March 13, 2006

Lamin Protein Flaw
Turns on Heart-Damaging Genes

MDA grantee Howard Worman at Columbia University in New York, a leading physician-scientist in the field of lamin proteins, mutations of which underlie Emery-Dreifuss muscular dystrophy (EDMD) and type 1B limb-girdle MD (LGMD), recently announced that his group has uncovered the molecular connections between at least one lamin gene mutation and heart disease.

The group’s findings were presented at a meeting of the American Society for Cell Biology in San Francisco. It seems that one group of lamins, known as type A lamins, which are produced in almost all cells in the body, may, when flawed, have specific deleterious effects on the heart.

The researchers analyzed cardiac muscle tissue from mice carrying a lamin A gene mutation that causes the chromosome 1 type of human EDMD, a disorder in which heart disease is nearly universal.

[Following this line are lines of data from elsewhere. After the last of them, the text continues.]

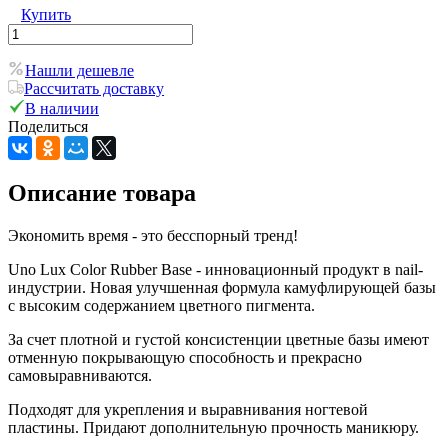
Купить
Нашли дешевле
Рассчитать доставку
В наличии
Поделиться
Описание товара
Экономить время - это бесспорный тренд!
Uno Lux Color Rubber Base - инновационный продукт в nail-
индустрии. Новая улучшенная формула камуфлирующей базы
с высоким содержанием цветного пигмента.
За счет плотной и густой консистенции цветные базы имеют
отменную покрывающую способность и прекрасно
самовыравниваются.
Подходят для укрепления и выравнивания ногтевой
пластины. Придают дополнительную прочность маникюру.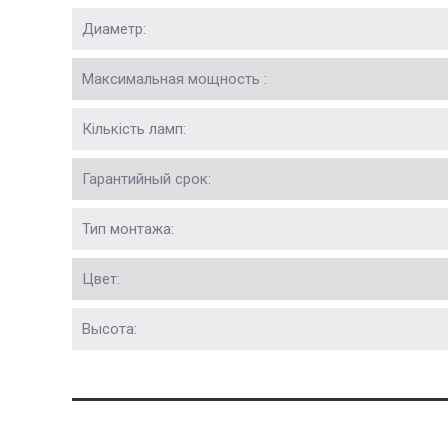
Диаметр:
Максимальная мощность :
Кількість ламп:
Гарантийный срок:
Тип монтажа:
Цвет:
Высота: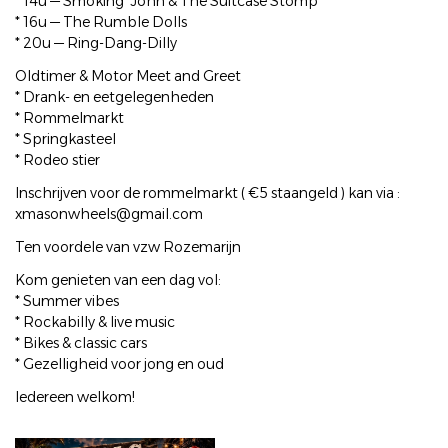
* 14u — Smoking' John & The Suitcase Stomp
* 16u — The Rumble Dolls
* 20u — Ring-Dang-Dilly
Oldtimer & Motor Meet and Greet
* Drank- en eetgelegenheden
* Rommelmarkt
* Springkasteel
* Rodeo stier
Inschrijven voor de rommelmarkt ( €5 staangeld ) kan via :
xmasonwheels@gmail.com
Ten voordele van vzw Rozemarijn
Kom genieten van een dag vol:
* Summer vibes
* Rockabilly & live music
* Bikes & classic cars
* Gezelligheid voor jong en oud
Iedereen welkom!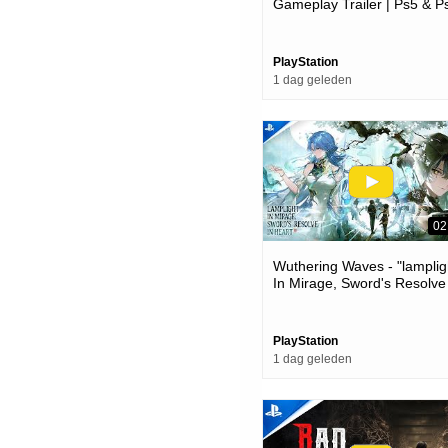
Gameplay Trailer | Ps5 & P
Games
PlayStation
1 dag geleden
02
Wuthering Waves - "lamplig
In Mirage, Sword's Resolve
Heart" Version 3.6 Trailer |
Games
PlayStation
1 dag geleden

Unlike normal mouse hearts, the hearts with the mutated lamin genes showed increased activity of genes for other proteins, called MAP kinases, which have been previously implicated in heart enlargement and heart failure. The investigators say they also found changes in gene activity for three other components that can contribute to cardiac muscle disease.

“The finding that MAP kinases are activated in the heart in this mouse model of Emery-Dreifuss muscular dystrophy,” Worman said, “suggests that inhibitors of these enzymes may be useful as treatments. This, of course, remains to be tested in animal models and, if successful, possibly in human subjects.”